## EXERCISE DETAILS:
Show each line from the listing that includes the word "postępowania".

## WORKING DATA:
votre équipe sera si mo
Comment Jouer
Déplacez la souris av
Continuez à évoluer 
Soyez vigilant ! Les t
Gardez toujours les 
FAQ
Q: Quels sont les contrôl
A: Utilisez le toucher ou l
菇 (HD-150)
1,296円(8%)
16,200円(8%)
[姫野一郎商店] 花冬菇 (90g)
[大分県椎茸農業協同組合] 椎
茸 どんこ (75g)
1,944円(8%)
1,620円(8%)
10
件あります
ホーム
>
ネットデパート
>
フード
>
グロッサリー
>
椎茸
---
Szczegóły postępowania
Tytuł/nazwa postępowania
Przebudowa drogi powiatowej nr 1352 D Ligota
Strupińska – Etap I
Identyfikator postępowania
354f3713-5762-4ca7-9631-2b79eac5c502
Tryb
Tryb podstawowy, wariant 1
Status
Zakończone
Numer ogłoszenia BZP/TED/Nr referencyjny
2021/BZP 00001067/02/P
==
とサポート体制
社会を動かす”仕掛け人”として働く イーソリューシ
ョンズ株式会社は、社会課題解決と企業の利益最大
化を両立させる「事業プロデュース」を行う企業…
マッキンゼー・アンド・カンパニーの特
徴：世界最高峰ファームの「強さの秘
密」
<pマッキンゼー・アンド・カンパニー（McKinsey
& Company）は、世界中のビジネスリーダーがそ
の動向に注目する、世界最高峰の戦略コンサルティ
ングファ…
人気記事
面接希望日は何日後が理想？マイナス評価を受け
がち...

## OUTPUT BELOW:
Szczegóły postępowania
Tytuł/nazwa postępowania
Identyfikator postępowania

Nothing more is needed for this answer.